De : Seul-e au Canada, ou vingt et une façons d’améliorer son sort (© 2001, 2011  CAMH)

« Les deux premières semaines, j’étais tout excité. Tout était nouveau. Après je me suis rendu compte qu’il n’était pas facile de trouver du travail. Ça a même été très difficile. »
Chatura, de Sri Lanka

Lorsqu’on vit dans une culture différente, on est dépaysé, ce qui est une cause de stress. C’est normal et cela fait partie de l’adaptation à tout ce qui est nouveau : alimentation, langue, habitudes, personnes et activités. Ce dépaysement – qui est un véritable choc culturel – peut modifier votre façon de penser ainsi que vos réactions affectives et physiologiques. Ainsi, vous serez peut-être irritable, triste ou en colère. Vous aurez peut-être l’impression de ne pouvoir faire confiance à personne ; vous serez peut-être mal dans votre peau et vous aurez probablement le mal du pays. Vous souffrirez peut-être de maux de tête ou d’estomac, et vous sentirez facilement fatigué-e.

Les nouveaux arrivants éprouvent souvent ce dépaysement. Il n’y a pas grand-chose à faire pour l’éviter, mais il y a des moyens de le gérer. Il faut, pour commencer, reconnaître que vous ressentez un choc culturel, et qu’il n’y a pas de honte à cela. C’est une réaction normale face à l’étrangeté de tout ce qui vous entoure.

À mesure que vous vous adapterez à la vie canadienne, ce choc culturel prendra de nouvelles formes. C’est un cycle qui comporte
plusieurs phases que vous traverserez chacune peut-être plus d’une fois, mais avec le temps, vous finirez par vous sentir un peu plus chez vous.

Ces phases pourront être l’enthousiasme, la colère et la tristesse, la fatigue due à la langue, la perte d’énergie et de tolérance, l’adaptation et enfin la vie dans deux cultures. Nous les détaillons ci-après.

L’enthousiasme.  À votre arrivée, vous serez probablement tout excité-e de vivre au Canada et de penser à toutes les aventures qui vous attendent. Tout vous paraîtra idéal. Vous serez très occupé-e entre la recherche d’un logement, d’un travail, et les efforts déployés pour vous faire des amis. Cette période peut durer un jour ou plusieurs mois ; malheureusement, elle risque de s’estomper avec le temps.

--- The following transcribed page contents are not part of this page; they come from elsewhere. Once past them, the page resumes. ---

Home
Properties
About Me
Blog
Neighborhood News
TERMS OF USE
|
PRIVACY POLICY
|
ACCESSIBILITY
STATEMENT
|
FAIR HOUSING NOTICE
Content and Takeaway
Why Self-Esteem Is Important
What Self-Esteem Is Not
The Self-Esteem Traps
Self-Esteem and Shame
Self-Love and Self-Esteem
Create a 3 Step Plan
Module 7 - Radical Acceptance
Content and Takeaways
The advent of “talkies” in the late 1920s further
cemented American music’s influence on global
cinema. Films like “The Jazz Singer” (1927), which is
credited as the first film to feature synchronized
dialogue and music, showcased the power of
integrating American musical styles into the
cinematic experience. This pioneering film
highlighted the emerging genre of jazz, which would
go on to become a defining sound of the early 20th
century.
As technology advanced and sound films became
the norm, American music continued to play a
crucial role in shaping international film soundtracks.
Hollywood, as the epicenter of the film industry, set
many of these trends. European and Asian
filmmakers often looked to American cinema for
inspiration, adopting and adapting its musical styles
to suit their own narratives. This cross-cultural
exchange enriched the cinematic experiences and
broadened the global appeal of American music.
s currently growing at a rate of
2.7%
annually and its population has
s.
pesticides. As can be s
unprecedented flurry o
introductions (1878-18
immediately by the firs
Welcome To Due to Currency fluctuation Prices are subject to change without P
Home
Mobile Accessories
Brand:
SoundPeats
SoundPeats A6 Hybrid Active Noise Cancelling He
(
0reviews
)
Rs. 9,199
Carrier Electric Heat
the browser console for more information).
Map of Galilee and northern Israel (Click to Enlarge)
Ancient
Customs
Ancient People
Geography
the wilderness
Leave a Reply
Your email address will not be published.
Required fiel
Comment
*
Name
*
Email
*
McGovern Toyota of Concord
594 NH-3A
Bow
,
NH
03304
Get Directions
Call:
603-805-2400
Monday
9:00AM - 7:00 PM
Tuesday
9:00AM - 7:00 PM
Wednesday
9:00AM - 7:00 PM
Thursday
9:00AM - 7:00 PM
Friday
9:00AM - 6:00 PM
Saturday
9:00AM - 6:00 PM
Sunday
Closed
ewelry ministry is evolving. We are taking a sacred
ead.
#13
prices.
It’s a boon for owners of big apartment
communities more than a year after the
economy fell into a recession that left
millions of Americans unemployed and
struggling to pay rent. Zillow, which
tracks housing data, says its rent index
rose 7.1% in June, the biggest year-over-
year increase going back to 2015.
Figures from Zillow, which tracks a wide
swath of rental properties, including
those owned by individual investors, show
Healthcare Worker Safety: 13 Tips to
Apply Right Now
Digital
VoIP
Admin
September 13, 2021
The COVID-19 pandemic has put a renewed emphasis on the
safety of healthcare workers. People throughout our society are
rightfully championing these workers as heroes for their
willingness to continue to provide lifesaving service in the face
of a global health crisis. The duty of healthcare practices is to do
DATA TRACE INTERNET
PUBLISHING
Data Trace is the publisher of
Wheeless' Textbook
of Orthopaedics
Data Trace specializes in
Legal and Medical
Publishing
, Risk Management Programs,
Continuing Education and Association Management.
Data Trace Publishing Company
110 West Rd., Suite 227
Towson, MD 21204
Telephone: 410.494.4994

La colère et la tristesse. Lorsque vous aurez vécu au Canada pendant quelque temps, vous aurez peut-être l’impression que ce n’est pas aussi facile que vous l’aviez espéré. Il vous faudra peut-être attendre un permis de travail, une audience pour votre statut de réfugié-e, ou une inscription à des cours d’anglais. La formation et les qualifications obtenues dans votre pays d’origine ne seront peut-être pas reconnues au même titre ici. Lorsque vous chercherez du travail, on vous dira sans doute que vous n’avez pas d’« expérience canadienne ». Rien d’étonnant à ce que vous soyez irrité-e et frustré-e. Vous vous demanderez même si vous n’avez pas eu tort de venir au Canada.

La fatigue due à la langue. Vous serez peut-être fatigué-e d’entendre parler et de parler anglais toute la journée. Même ceux dont l’anglais est la langue maternelle éprouvent des difficultés à comprendre l’accent canadien et doivent répéter plusieurs fois ce qu’ils disent pour se faire comprendre, ce qui est très fatigant. Vous vous sentirez probablement triste lorsque vous penserez à la vie dans votre pays, à votre famille et à vos amis.

La perte d’énergie et de tolérance. Avec tout ce que vous aurez à affronter, vous risquez d’avoir moins d’énergie et d’être moins tolérant-e que d’habitude, ce qui entraînera peut-être des troubles d’appétit et de sommeil. Vous serez aussi peut-être moins actif ou moins sociable. Sachez simplement que tout ceci est normal.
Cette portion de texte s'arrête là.